Rapora göre, Türkiye’nin güçlü sanayi temeli ve AB standartlarına ulaşma çabaları, otomotiv üreticileri nezdinde cazip bir yatırım lokasyonu olmasını sağlıyor.
Raporda öne çıkan görüşler
>> Hyundai, Avrupa pazarına daha yakın olmak amacıyla ve Hindistan’daki işgücü uyuşmazlıkları nedeniyle, i20 üretiminin bir bölümünü Türkiye’ye taşımaya karar vermiştir.
>> Çinli otomotiv üreticisi Chery, 2009 yılının Mart ayında iç pazara ve Doğu Avrupa’ya satış yapmak amacıyla, Türkiye’de tesis kuracağını açıklamıştır. Çinli Dongfeng Motor ise yeni binek otomobil üretim tesisine yatırım yapmayı planlamaktadır.

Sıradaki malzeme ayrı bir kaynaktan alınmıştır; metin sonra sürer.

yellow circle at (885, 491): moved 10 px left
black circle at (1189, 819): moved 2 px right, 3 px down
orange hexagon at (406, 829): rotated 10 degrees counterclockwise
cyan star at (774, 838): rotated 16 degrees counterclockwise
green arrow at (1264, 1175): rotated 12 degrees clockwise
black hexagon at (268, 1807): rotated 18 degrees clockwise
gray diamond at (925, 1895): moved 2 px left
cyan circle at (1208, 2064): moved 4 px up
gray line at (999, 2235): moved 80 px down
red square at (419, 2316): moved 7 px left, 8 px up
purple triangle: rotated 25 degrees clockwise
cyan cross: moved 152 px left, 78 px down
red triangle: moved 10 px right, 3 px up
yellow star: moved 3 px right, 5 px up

>> Araç farı ve elektronik oto aksamı üreticisi Hella, kaydadeğer büyüklükteki satış sonrası (aftermarket) işlerden pay alabilmek için, İstanbul’da araç parçası ticareti yapan bir Türk firmasının yüzde 49’unu 2009’un Ocak ayında satın almıştır.
>> 2008 yılı Ekim ayında Lamborghini İstanbul’da ilk showroom’unu açmıştır. Türkiye’nin Avrupa ve Asya arasındaki stratejik konumu nedeniyle, Lamborghini ülkeyi büyüme stratejisinin önemli bir parçası olarak görmektedir.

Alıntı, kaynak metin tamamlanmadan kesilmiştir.